Ángel Di María vuelve a Rosario. Y no es solo un regreso futbolístico: es un acto de fe. Después de conquistar Europa, de bordar su nombre entre los grandes de la Selección Argentina, el pibe de Perdriel vuelve al club que lo formó, a la ciudad que lo vio nacer, al barro donde empezó todo. No vuelve por dinero ni por fama: vuelve porque hay cosas que el alma necesita cerrar en su lugar de origen.
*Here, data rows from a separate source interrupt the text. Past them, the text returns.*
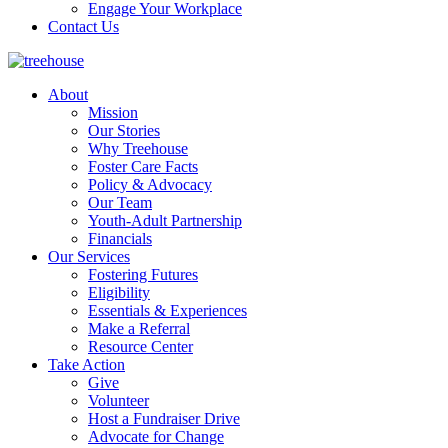
Engage Your Workplace
Contact Us
About
Mission
Our Stories
Why Treehouse
Foster Care Facts
Policy & Advocacy
Our Team
Youth-Adult Partnership
Financials
Our Services
Fostering Futures
Eligibility
Essentials & Experiences
Make a Referral
Resource Center
Take Action
Give
Volunteer
Host a Fundraiser Drive
Advocate for Change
Un año atrás, su vuelta fue saboteada por el horror. Las organizaciones narcoterroristas que siembran el miedo en Rosario desataron una ofensiva despiadada: asesinatos de inocentes, amenazas cobardes, incluso una cabeza de chancho enviada a su hermana. No querían que Di María regresara. No porque temieran a un jugador, sino a lo que él simbolizaba: belleza, esperanza, comunidad. Su regreso también rompe con el cerco del miedo.

Hoy, con esa herida aún abierta, Di María dice que sí. Firma con Rosario Central y vuelve como un campeón del mundo, pero también como un hijo que nunca se fue del todo. Su presencia en la cancha no solo eleva al club: enaltece a la ciudad. Cada pase suyo será una respuesta. Cada gol, una declaración. Vuelve la zurda mágica, pero también vuelve la idea de que todavía se puede creer, incluso entre el prejuicio y las cicatrices del pasado cruento.

Esta no es solo la revancha de un jugador. Es la revancha de Rosario. Porque en una ciudad que aprendió a convivir con el miedo, que llora a sus víctimas y resiste cada día, la vuelta de Di María es un grito de dignidad. Juega para Central, sí. Pero hoy, Rosario entero juega con él.